I started a new project this week, doing a piece of business modelling for a client considering a new venture. As a result it was quite a different week to normal: very few Zooms or calls, and several days of intensely focused time researching and sorting the data I could find on the subject and building the first version of the model in Excel. Then testing the logic with a known set of data, before building a set of possible scenarios (base case, downside, upside) and running the model past a couple of senior stakeholders at the client for some useful feedback. Next week I’ll be working on improvements to the basic model and then moving from the unit economics of a transaction to forecasting multiple transactions over time.
As a result of doing this, I returned to two essential reference texts, one obvious and one a little less so. The obvious one was my worn, heavily annotated copy of the Economist Guide to Business Modelling. The most recent edition was published when Excel 2010 was the state of the art, so a lot of the detail is out of date: for example, when it was written, synchronous, multi-user access to a spreadsheet wasn’t possible, and I’d love to see an updated edition that addressed recent Excel developments (and Google Sheets). But the underlying logic of the book is still spot on, and the structure and approach it prescribes has been invaluable to me for nearly a decade: I certainly can’t think of a single book with a higher ROI for me.
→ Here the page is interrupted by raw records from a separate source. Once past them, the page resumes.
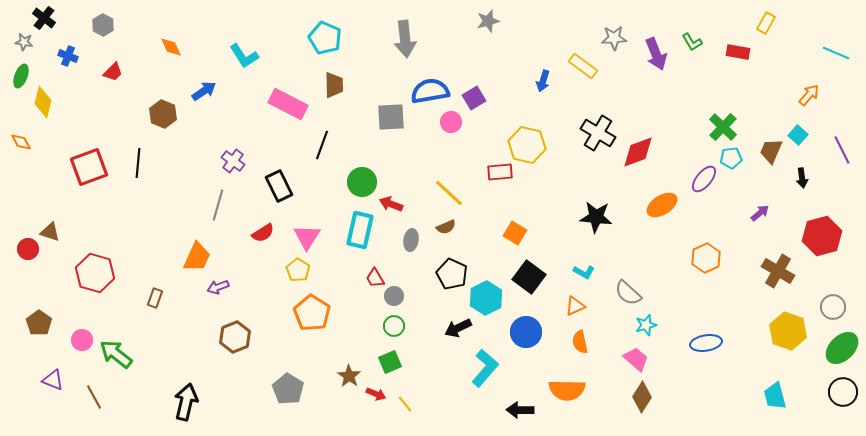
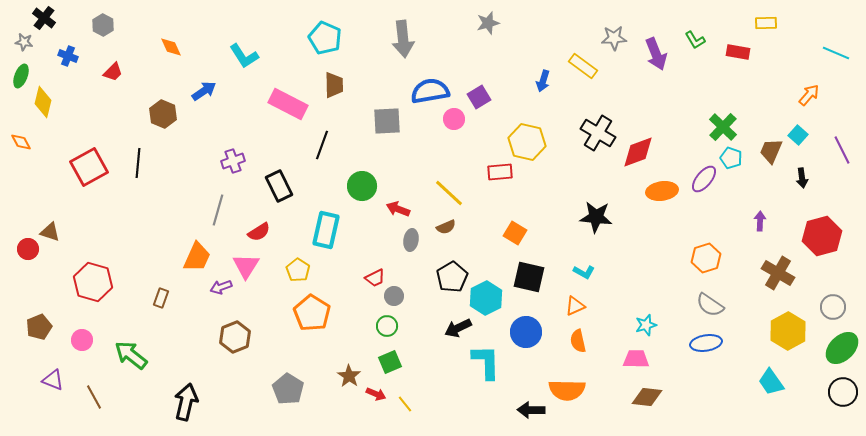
gray star at (488, 21): moved 2 px down
yellow rectangle at (766, 23): rotated 60 degrees clockwise
gray arrow at (405, 39): moved 2 px left
green L-shape at (692, 42): moved 3 px right, 2 px up
purple square at (474, 98): moved 5 px right, 1 px up
gray square at (391, 117): moved 4 px left, 4 px down
pink circle at (451, 122): moved 3 px right, 3 px up
yellow hexagon at (527, 145): moved 3 px up
cyan pentagon at (731, 158): rotated 25 degrees clockwise
purple cross at (233, 161): rotated 35 degrees clockwise
red square at (89, 167): rotated 9 degrees counterclockwise
green circle at (362, 182): moved 4 px down
red arrow at (391, 204): moved 7 px right, 5 px down
gray line at (218, 205): moved 5 px down
orange ellipse at (662, 205): moved 14 px up; rotated 24 degrees clockwise
purple arrow at (760, 213): moved 8 px down; rotated 48 degrees counterclockwise
cyan rectangle at (360, 230): moved 34 px left
red semicircle at (263, 233): moved 4 px left, 1 px up
pink triangle at (307, 237): moved 61 px left, 29 px down
orange hexagon at (706, 258): rotated 8 degrees clockwise
brown cross at (778, 271): moved 2 px down
red hexagon at (95, 273): moved 2 px left, 9 px down
black pentagon at (452, 274): moved 3 px down; rotated 16 degrees clockwise
black square at (529, 277): rotated 24 degrees counterclockwise
red trapezoid at (375, 278): rotated 85 degrees counterclockwise
purple arrow at (218, 287): moved 3 px right
gray semicircle at (628, 293): moved 82 px right, 12 px down; rotated 8 degrees counterclockwise
brown rectangle at (155, 298): moved 6 px right
brown pentagon at (39, 323): moved 4 px down; rotated 15 degrees clockwise
green circle at (394, 326): moved 7 px left
yellow hexagon at (788, 331): rotated 12 degrees clockwise
orange semicircle at (580, 342): moved 2 px left, 1 px up
green arrow at (116, 354): moved 15 px right, 1 px down
pink trapezoid at (636, 359): rotated 40 degrees counterclockwise
cyan L-shape at (485, 368): moved 1 px right, 6 px up; rotated 42 degrees counterclockwise
cyan trapezoid at (775, 396): moved 4 px left, 14 px up; rotated 20 degrees counterclockwise
brown diamond at (642, 397): moved 5 px right; rotated 64 degrees clockwise
black arrow at (520, 410): moved 11 px right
The author of my other reference text was Jorge Luis Borges. Not perhaps a name generally associated with Excel data. Stick with me. The short story in question, On Exactitude in Science, is a single paragraph in length—short enough to quote here (or you can hear it read by Will Self here:
…In that Empire, the Art of Cartography attained such Perfection that the map of a single Province occupied the entirety of a City, and the map of the Empire, the entirety of a Province. In time, those Unconscionable Maps no longer satisfied, and the Cartographers Guilds struck a Map of the Empire whose size was that of the Empire, and which coincided point for point with it. The following Generations, who were not so fond of the Study of Cartography as their Forebears had been, saw that that vast Map was Useless, and not without some Pitilessness was it, that they delivered it up to the Inclemencies of Sun and Winters. In the Deserts of the West, still today, there are Tattered Ruins of that Map, inhabited by Animals and Beggars; in all the Land there is no other Relic of the Disciplines of Geography.
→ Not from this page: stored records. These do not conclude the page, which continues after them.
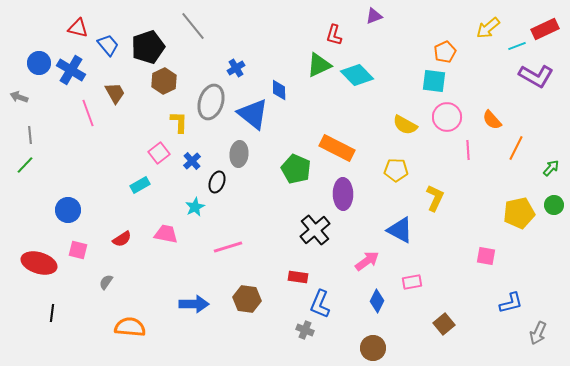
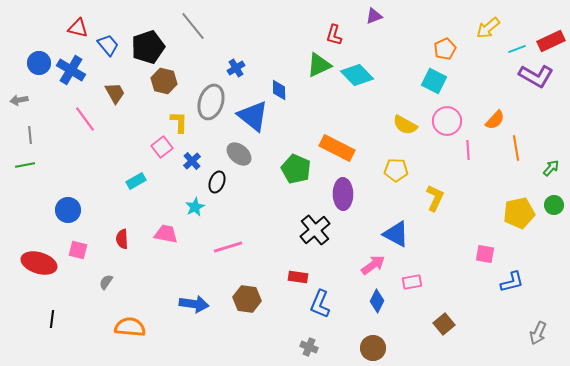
red rectangle at (545, 29): moved 6 px right, 12 px down
cyan line at (517, 46): moved 3 px down
orange pentagon at (445, 52): moved 3 px up
brown hexagon at (164, 81): rotated 20 degrees counterclockwise
cyan square at (434, 81): rotated 20 degrees clockwise
gray arrow at (19, 97): moved 3 px down; rotated 30 degrees counterclockwise
pink line at (88, 113): moved 3 px left, 6 px down; rotated 16 degrees counterclockwise
blue triangle at (253, 114): moved 2 px down
pink circle at (447, 117): moved 4 px down
orange semicircle at (492, 120): moved 3 px right; rotated 95 degrees counterclockwise
orange line at (516, 148): rotated 35 degrees counterclockwise
pink square at (159, 153): moved 3 px right, 6 px up
gray ellipse at (239, 154): rotated 55 degrees counterclockwise
green line at (25, 165): rotated 36 degrees clockwise
cyan rectangle at (140, 185): moved 4 px left, 4 px up
blue triangle at (400, 230): moved 4 px left, 4 px down
red semicircle at (122, 239): rotated 120 degrees clockwise
pink square at (486, 256): moved 1 px left, 2 px up
pink arrow at (367, 261): moved 6 px right, 4 px down
blue L-shape at (511, 303): moved 1 px right, 21 px up
blue arrow at (194, 304): rotated 8 degrees clockwise
black line at (52, 313): moved 6 px down
gray cross at (305, 330): moved 4 px right, 17 px down
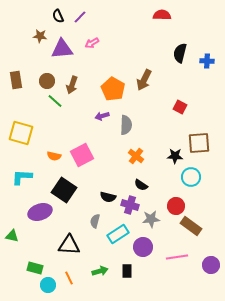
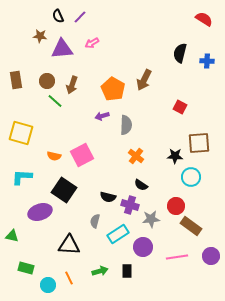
red semicircle at (162, 15): moved 42 px right, 4 px down; rotated 30 degrees clockwise
purple circle at (211, 265): moved 9 px up
green rectangle at (35, 268): moved 9 px left
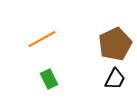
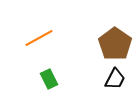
orange line: moved 3 px left, 1 px up
brown pentagon: rotated 12 degrees counterclockwise
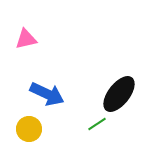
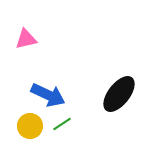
blue arrow: moved 1 px right, 1 px down
green line: moved 35 px left
yellow circle: moved 1 px right, 3 px up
Jorge Luis Borges, On Exactitude in Science
—Suarez Miranda, Viajes de varones prudentes, Libro IV, Cap. XLV, Lerida, 1658
Setting aside how extraordinarily evocative and economical it is, the story is an elegant reminder that a completely accurate model is wildly unrealistic. Representing every variable (let alone any stochastic element) would be as unwieldy as a map at 1:1 scale. Every model requires a degree of abstraction to make it usable, and an Excel model accessible to non-specialists requires quite a high degree of abstraction.
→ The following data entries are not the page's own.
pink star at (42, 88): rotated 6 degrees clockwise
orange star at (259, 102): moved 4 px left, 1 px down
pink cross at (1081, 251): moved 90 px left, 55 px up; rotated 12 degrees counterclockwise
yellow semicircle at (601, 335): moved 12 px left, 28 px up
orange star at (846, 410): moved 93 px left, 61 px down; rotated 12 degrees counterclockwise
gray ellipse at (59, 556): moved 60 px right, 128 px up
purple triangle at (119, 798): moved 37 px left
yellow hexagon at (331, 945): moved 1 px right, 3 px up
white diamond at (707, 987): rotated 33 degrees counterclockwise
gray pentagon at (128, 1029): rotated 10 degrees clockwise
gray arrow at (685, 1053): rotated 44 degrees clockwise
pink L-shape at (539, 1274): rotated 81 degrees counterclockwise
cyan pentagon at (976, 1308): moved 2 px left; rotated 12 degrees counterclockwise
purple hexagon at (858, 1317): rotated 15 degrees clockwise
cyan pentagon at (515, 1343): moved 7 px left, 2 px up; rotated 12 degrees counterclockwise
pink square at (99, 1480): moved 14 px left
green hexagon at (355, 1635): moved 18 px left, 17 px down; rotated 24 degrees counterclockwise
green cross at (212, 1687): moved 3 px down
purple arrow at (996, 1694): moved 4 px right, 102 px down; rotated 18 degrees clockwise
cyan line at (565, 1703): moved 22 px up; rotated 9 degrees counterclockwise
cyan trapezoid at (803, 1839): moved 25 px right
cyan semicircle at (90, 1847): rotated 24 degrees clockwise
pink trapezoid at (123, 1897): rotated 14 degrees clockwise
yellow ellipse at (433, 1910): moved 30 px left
The art of modelling is choosing which variables matter—a combination of experience, research, critical feedback and a little trial and error. For the model I built this week, there were at least several dozen potential variables, but in the end I used only eleven. Abstraction doesn’t necessarily mean inacccuracy: The Economist guide makes the point that 80% of a business’s cost base can be modelled from as few as 15-20 data points. It relates to a philosophical point often misattributed to John Maynard Keynes (in fact, coined by Carveth Read): it’s better to be roughly right than precisely wrong. If the model I’ve been working on turns out to be commercial, usable and roughly right, I’ll be very happy.